Mavrodiev and Sokoloff (1998) drew attention to the essential similarity of general inflorescence architecture between Zannichelliaceae, Ruppiaceae, and Potamogetonaceae (see Supplementary Figs 1 and 2 available at JXB online), but with the important difference that the basic inflorescence units of Zannichelliaceae are flowers and those of Ruppiaceae and Potamogetonaceae are open spikes of flowers. They hypothesized that entire spikes of Potamogeton and Ruppia may be homologous to individual flowers of Zannichelliaceae. They emphasized that one of two observations could prove this hypothesis: either flowers of Zannichelliaceae are morphologically lateral but shifted to a terminal position, or spikes of Potamogeton sometimes bear a terminal flower. However, at that time, they did not observe any of these phenomena. Now we have found considerable diversity of flower-like terminal structures in Potamogeton, which should be termed terminal pseudanthia rather than true terminal flowers. We postulate that reproductive units of Zannichelliaceae could be derived from such terminal pseudanthia. One possible objection is that terminal pseudanthia (and terminal peloria) are mostly present at the ends of long, many-flowered racemes or spikes, whereas the present hypothesis implies that the entire spike in Zannichelliaceae was taken up by terminal pseudanthium formation. However, we have also observed this phenomenon in two-flowered spikes of Ruppia (Fig. 5), which demonstrates the possibility of use of the entire spike for formation of a terminal flower-like structure.

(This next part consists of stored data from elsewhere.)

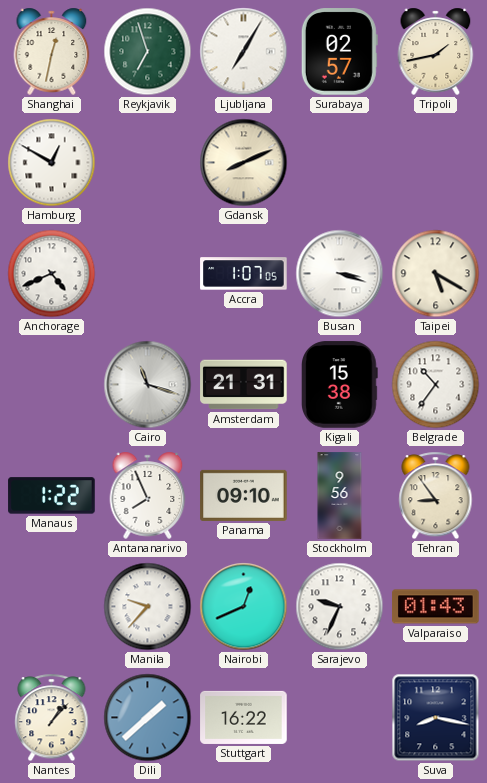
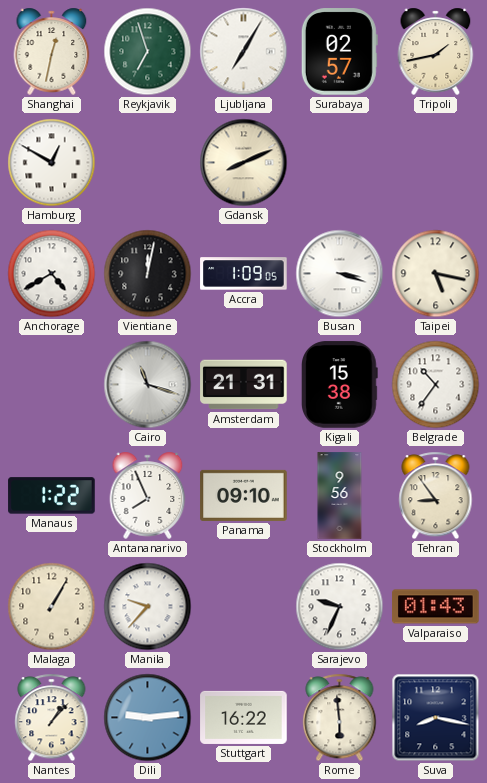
Anchorage: 4:41 -> 4:40
Vientiane: none -> 12:02
Accra: 1:07 -> 1:09
Taipei: 5:20 -> 5:17
Malaga: none -> 1:05
Nairobi: 12:41 -> none
Dili: 1:38 -> 9:14
Rome: none -> 5:59
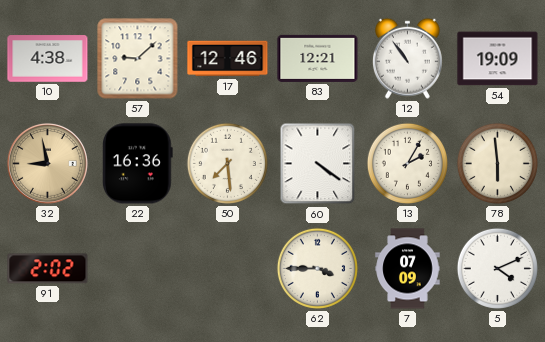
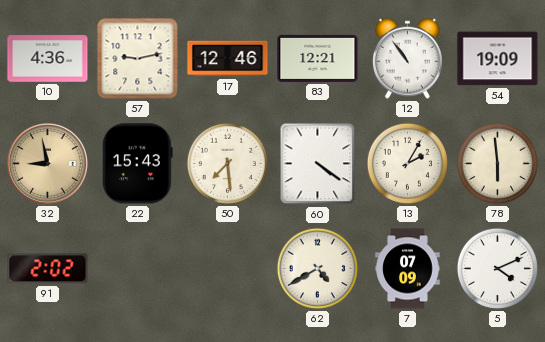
10: 4:38 -> 4:36
57: 9:08 -> 9:13
22: 16:36 -> 15:43
62: 3:45 -> 4:40
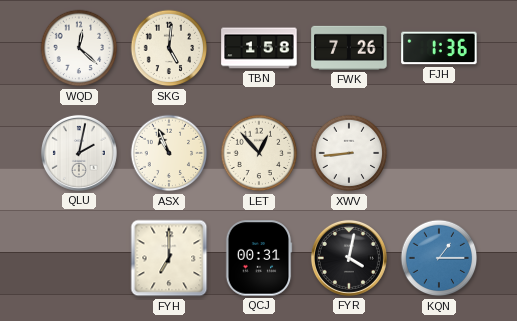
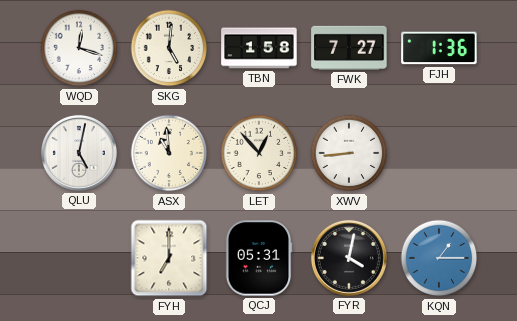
WQD: 12:22 -> 12:18
FWK: 7:26 -> 7:27
QLU: 2:02 -> 5:02
ASX: 10:56 -> 10:59
QCJ: 00:31 -> 05:31
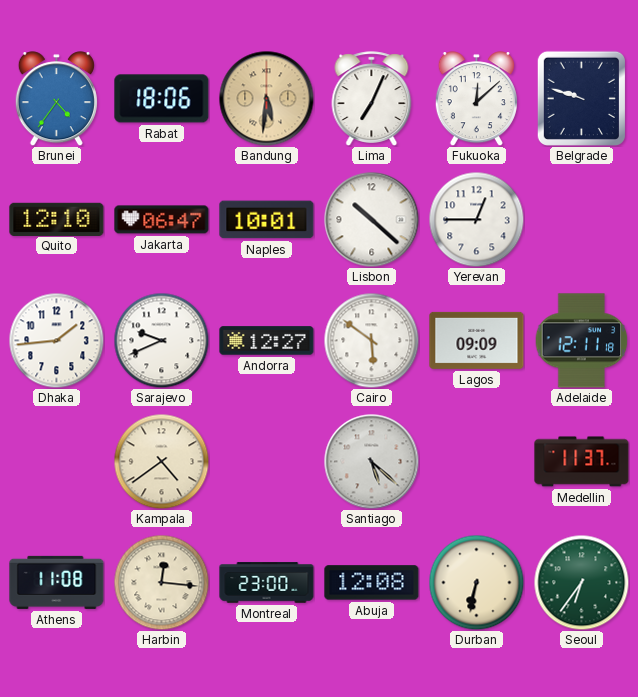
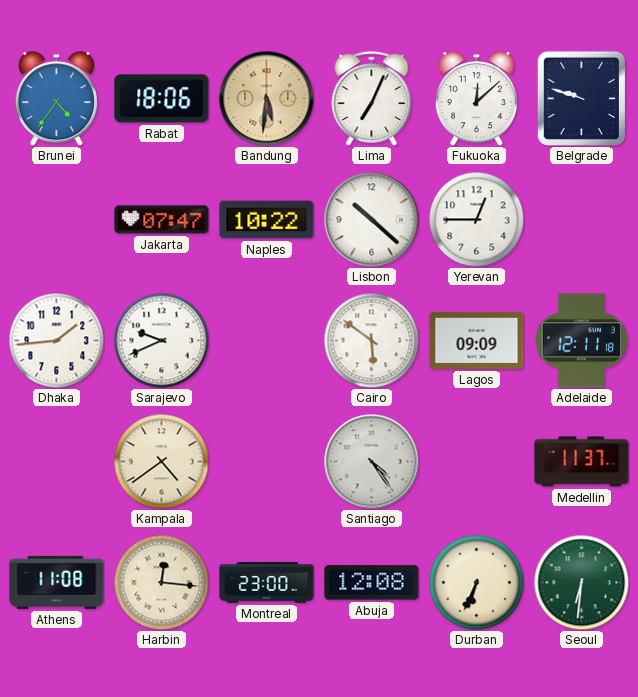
Quito: 12:10 -> none
Jakarta: 06:47 -> 07:47
Naples: 10:01 -> 10:22
Andorra: 12:27 -> none
Santiago: 5:22 -> 4:24
Durban: 6:32 -> 6:34
Seoul: 6:36 -> 6:31
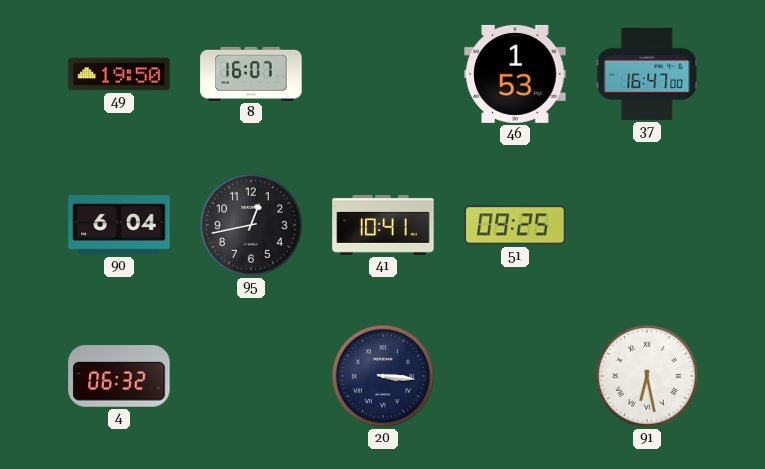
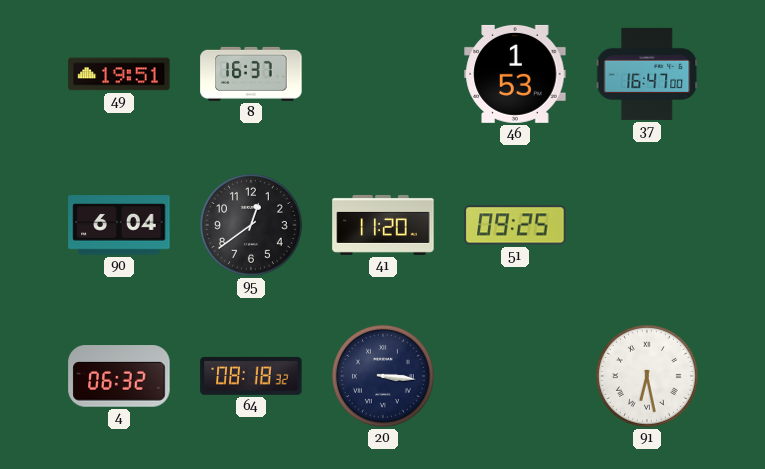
49: 19:50 -> 19:51
8: 16:07 -> 16:37
95: 12:43 -> 12:39
41: 10:41 -> 11:20
64: none -> 08:18
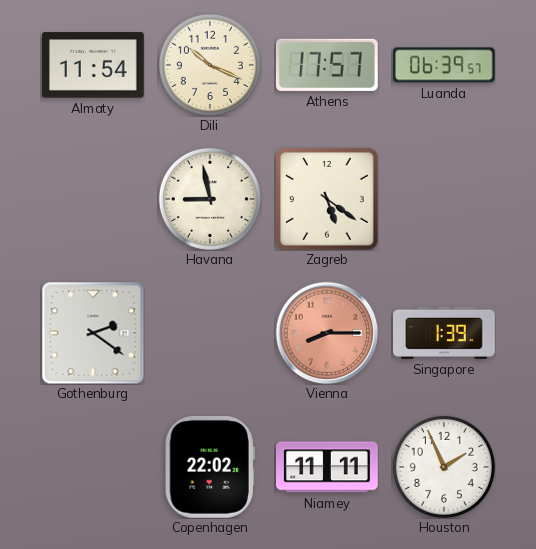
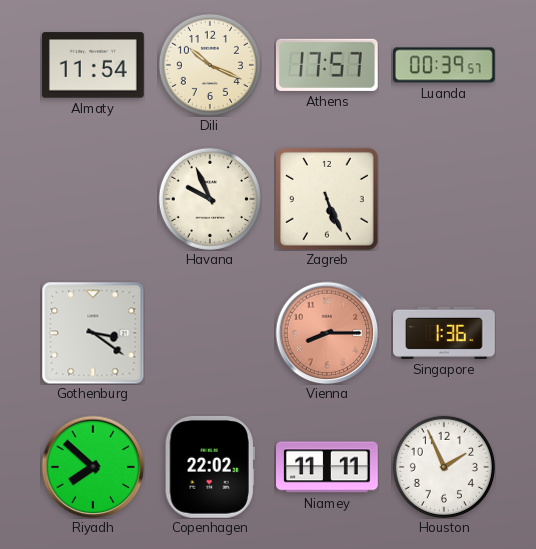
Luanda: 06:39 -> 00:39
Havana: 8:58 -> 9:56
Zagreb: 5:21 -> 5:26
Gothenburg: 2:21 -> 3:21
Singapore: 1:39 -> 1:36
Riyadh: none -> 7:52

With a few exceptions (e.g. Syringodium filiforme), inflorescences of Cymodoceaceae (see Supplementary Fig. 3 available at JXB online) are mostly reduced and few-flowered, but the basic pattern is cymose (Tomlinson and Posluszny, 1978). The inflorescence of S. filiforme is essentially similar to that of Ruppia, except that the basic unit of Syringodium is commonly described as a flower whereas Ruppia possesses two-flowered spikes. Since amalgamation between flowers has been observed in Ruppia, we suggest a pseudanthial origin of reproductive structures in Cymodoceaceae.
Authors who have interpreted the female units of Zannichelliaceae and Cymodoceaceae as pseudanthial (Prillieux, 1864; Uhl, 1947; Ducker and Knox, 1976) have regarded each carpel as a naked female flower. However, although we agree with a pseudanthial origin of the terminal structures of these plants, the end-product of amalgamation of two or three flowers can be quite an integrated structure, and it is futile to search for parts that precisely correspond to those of the initial flowers. This is especially the case for the gynoecium. For example, if the terminal structure of Potamogeton illustrated in Fig. 3M is a pseudanthium, each of the three carpels belongs to the entire pseudanthium, not to particular individual flowers. Flowers in two-flowered inflorescences of Ruppia (Kaul, 1993) and Potamogeton densus (Posluszny and Sattler, 1973) are in the median plane of the two subopposite leaves situated below the spike (see Supplementary Fig. 4 available at JXB online), thus continuing the distichy of the vegetative part of the shoot into the inflorescence. In Zannichelliaceae (Posluszny and Sattler, 1976) and Cymodoceaceae (Tomlinson and Posluszny, 1978), when female units are bicarpellate, carpels are in the transverse plane of distichy of the vegetative part of the shoot (see Supplementary Fig. 4 available at JXB online). These carpels cannot be assigned to individual flowers.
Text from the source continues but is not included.